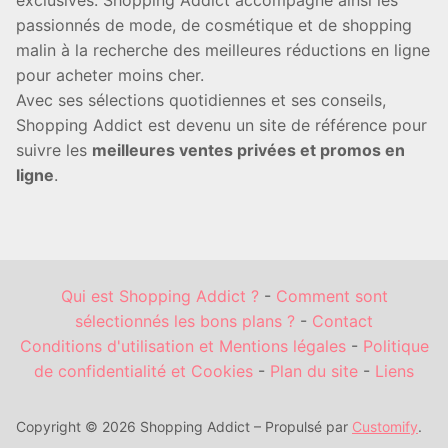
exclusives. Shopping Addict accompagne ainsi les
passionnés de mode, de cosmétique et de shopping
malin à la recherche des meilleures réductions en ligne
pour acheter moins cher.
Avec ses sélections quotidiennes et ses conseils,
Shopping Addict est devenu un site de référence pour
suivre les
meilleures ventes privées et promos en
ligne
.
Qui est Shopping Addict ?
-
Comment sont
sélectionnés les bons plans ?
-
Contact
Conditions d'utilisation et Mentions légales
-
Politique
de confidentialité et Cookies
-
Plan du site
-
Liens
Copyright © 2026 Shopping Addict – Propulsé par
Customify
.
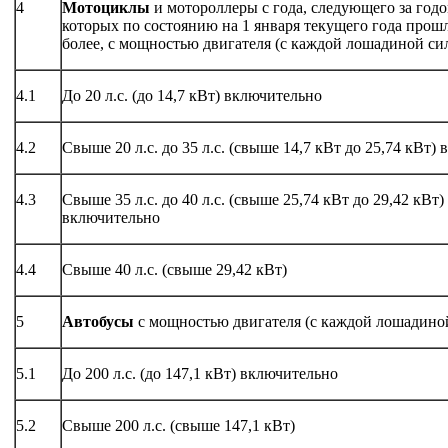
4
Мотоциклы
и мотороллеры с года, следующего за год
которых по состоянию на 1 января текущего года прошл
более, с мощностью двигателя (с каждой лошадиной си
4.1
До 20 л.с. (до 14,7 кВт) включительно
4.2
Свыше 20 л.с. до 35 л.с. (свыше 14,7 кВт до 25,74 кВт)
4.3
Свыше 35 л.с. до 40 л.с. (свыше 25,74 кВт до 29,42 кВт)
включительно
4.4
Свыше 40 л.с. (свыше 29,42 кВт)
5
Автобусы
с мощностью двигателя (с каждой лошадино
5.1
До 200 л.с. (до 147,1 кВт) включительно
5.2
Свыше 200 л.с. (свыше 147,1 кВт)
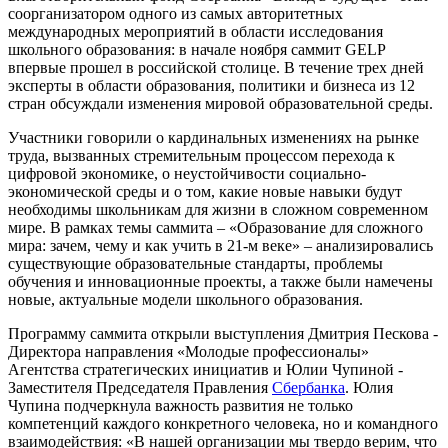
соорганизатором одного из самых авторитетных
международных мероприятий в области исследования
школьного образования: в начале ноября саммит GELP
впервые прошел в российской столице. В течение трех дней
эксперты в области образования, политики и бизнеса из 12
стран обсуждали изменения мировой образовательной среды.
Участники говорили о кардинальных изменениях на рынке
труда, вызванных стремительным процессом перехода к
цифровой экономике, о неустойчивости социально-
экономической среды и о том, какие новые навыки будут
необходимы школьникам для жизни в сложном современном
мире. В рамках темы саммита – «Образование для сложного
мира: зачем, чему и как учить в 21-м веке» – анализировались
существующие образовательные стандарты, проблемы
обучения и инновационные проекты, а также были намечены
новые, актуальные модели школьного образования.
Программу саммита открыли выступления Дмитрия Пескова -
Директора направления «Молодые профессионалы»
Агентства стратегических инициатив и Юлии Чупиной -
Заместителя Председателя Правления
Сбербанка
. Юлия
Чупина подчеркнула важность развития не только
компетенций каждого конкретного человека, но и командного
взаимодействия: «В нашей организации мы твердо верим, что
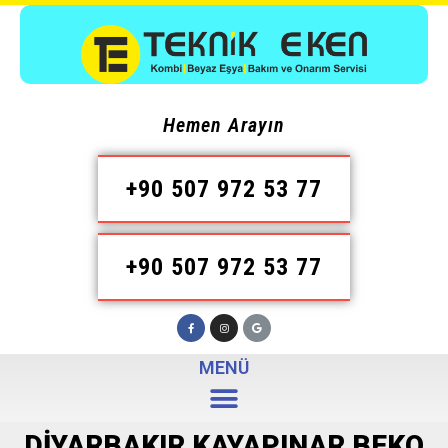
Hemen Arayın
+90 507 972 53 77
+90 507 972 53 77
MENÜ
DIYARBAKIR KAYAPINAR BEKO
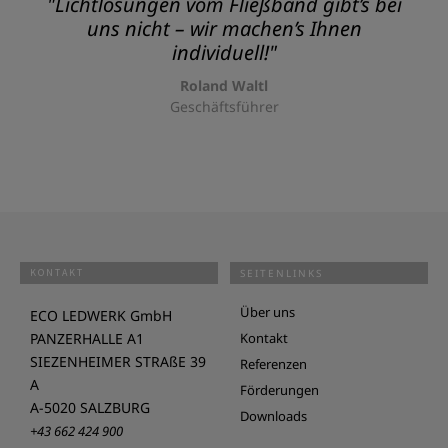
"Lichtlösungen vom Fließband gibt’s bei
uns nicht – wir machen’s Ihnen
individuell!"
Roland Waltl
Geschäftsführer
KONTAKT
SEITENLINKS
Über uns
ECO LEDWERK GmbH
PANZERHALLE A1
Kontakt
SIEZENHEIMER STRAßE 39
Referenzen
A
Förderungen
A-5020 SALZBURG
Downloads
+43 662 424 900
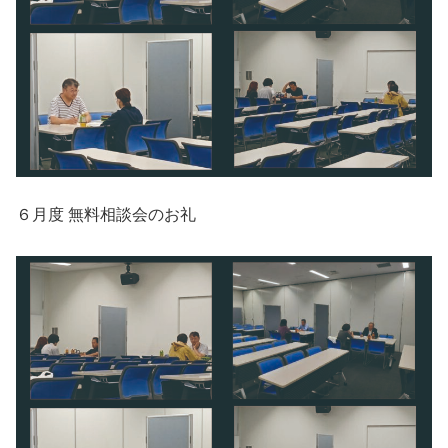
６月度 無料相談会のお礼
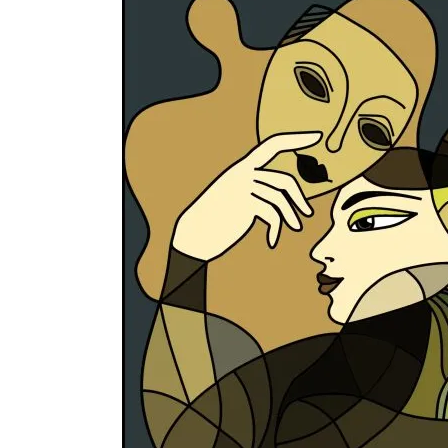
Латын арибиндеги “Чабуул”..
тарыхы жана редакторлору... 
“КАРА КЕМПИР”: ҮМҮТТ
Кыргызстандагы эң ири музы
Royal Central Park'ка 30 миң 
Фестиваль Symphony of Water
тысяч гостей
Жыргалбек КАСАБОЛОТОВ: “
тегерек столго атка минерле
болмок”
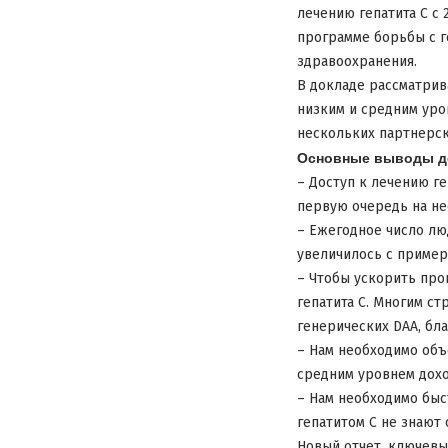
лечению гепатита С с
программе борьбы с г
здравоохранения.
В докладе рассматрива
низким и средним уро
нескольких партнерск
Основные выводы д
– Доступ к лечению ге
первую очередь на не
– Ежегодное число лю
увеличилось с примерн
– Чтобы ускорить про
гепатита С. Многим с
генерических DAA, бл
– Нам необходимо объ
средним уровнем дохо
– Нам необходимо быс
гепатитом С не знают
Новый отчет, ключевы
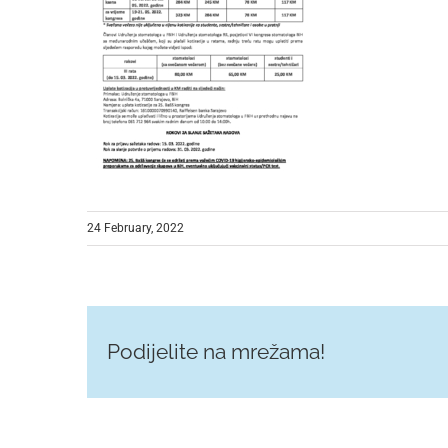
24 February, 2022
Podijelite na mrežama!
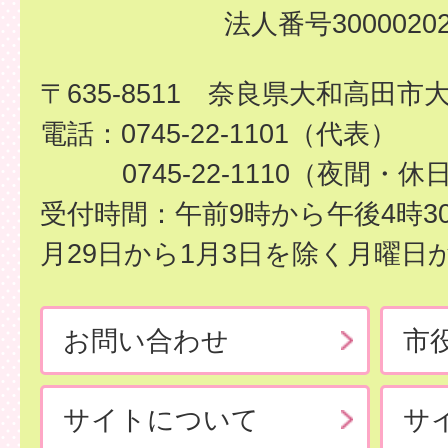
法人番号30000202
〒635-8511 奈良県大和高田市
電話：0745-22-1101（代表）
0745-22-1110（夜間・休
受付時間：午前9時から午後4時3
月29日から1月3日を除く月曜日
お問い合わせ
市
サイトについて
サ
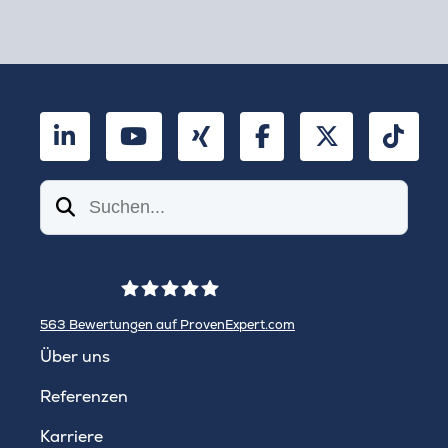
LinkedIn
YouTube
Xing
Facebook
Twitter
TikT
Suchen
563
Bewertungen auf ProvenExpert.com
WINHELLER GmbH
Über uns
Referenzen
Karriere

______________________________

== Problem statement ==
What you return should be the full listing, unchanged, minus the pictures.

== Your response ==
exclusives. Shopping Addict accompagne ainsi les
passionnés de mode, de cosmétique et de shopping
malin à la recherche des meilleures réductions en ligne
pour acheter moins cher.
Avec ses sélections quotidiennes et ses conseils,
Shopping Addict est devenu un site de référence pour
suivre les
meilleures ventes privées et promos en
ligne
.
Qui est Shopping Addict ?
-
Comment sont
sélectionnés les bons plans ?
-
Contact
Conditions d'utilisation et Mentions légales
-
Politique
de confidentialité et Cookies
-
Plan du site
-
Liens
Copyright © 2026 Shopping Addict – Propulsé par
Customify
.
4
Мотоциклы
и мотороллеры с года, следующего за год
которых по состоянию на 1 января текущего года прошл
более, с мощностью двигателя (с каждой лошадиной си
4.1
До 20 л.с. (до 14,7 кВт) включительно
4.2
Свыше 20 л.с. до 35 л.с. (свыше 14,7 кВт до 25,74 кВт)
4.3
Свыше 35 л.с. до 40 л.с. (свыше 25,74 кВт до 29,42 кВт)
включительно
4.4
Свыше 40 л.с. (свыше 29,42 кВт)
5
Автобусы
с мощностью двигателя (с каждой лошадино
5.1
До 200 л.с. (до 147,1 кВт) включительно
5.2
Свыше 200 л.с. (свыше 147,1 кВт)
соорганизатором одного из самых авторитетных
международных мероприятий в области исследования
школьного образования: в начале ноября саммит GELP
впервые прошел в российской столице. В течение трех дней
эксперты в области образования, политики и бизнеса из 12
стран обсуждали изменения мировой образовательной среды.
Участники говорили о кардинальных изменениях на рынке
труда, вызванных стремительным процессом перехода к
цифровой экономике, о неустойчивости социально-
экономической среды и о том, какие новые навыки будут
необходимы школьникам для жизни в сложном современном
мире. В рамках темы саммита – «Образование для сложного
мира: зачем, чему и как учить в 21-м веке» – анализировались
существующие образовательные стандарты, проблемы
обучения и инновационные проекты, а также были намечены
новые, актуальные модели школьного образования.
Программу саммита открыли выступления Дмитрия Пескова -
Директора направления «Молодые профессионалы»
Агентства стратегических инициатив и Юлии Чупиной -
Заместителя Председателя Правления
Сбербанка
. Юлия
Чупина подчеркнула важность развития не только
компетенций каждого конкретного человека, но и командного
взаимодействия: «В нашей организации мы твердо верим, что
Hemen Arayın
+90 507 972 53 77
+90 507 972 53 77
MENÜ
DIYARBAKIR KAYAPINAR BEKO
"Lichtlösungen vom Fließband gibt’s bei
uns nicht – wir machen’s Ihnen
individuell!"
Roland Waltl
Geschäftsführer
KONTAKT
SEITENLINKS
Über uns
ECO LEDWERK GmbH
PANZERHALLE A1
Kontakt
SIEZENHEIMER STRAßE 39
Referenzen
A
Förderungen
A-5020 SALZBURG
Downloads
+43 662 424 900
６月度 無料相談会のお礼
Латын арибиндеги “Чабуул”..
тарыхы жана редакторлору... 
“КАРА КЕМПИР”: ҮМҮТТ
Кыргызстандагы эң ири музы
Royal Central Park'ка 30 миң 
Фестиваль Symphony of Water
тысяч гостей
Жыргалбек КАСАБОЛОТОВ: “
тегерек столго атка минерле
болмок”
лечению гепатита С с
программе борьбы с г
здравоохранения.
В докладе рассматрива
низким и средним уро
нескольких партнерск
Основные выводы д
– Доступ к лечению ге
первую очередь на не
– Ежегодное число лю
увеличилось с примерн
– Чтобы ускорить про
гепатита С. Многим с
генерических DAA, бл
– Нам необходимо объ
средним уровнем дохо
– Нам необходимо быс
гепатитом С не знают
Новый отчет, ключевы
24 February, 2022
Podijelite na mrežama!
法人番号30000202
〒635-8511 奈良県大和高田市
電話：0745-22-1101（代表）
0745-22-1110（夜間・休
受付時間：午前9時から午後4時3
月29日から1月3日を除く月曜日
お問い合わせ
市
サイトについて
サ
LinkedIn
YouTube
Xing
Facebook
Twitter
TikT
Suchen
563
Bewertungen auf ProvenExpert.com
WINHELLER GmbH
Über uns
Referenzen
Karriere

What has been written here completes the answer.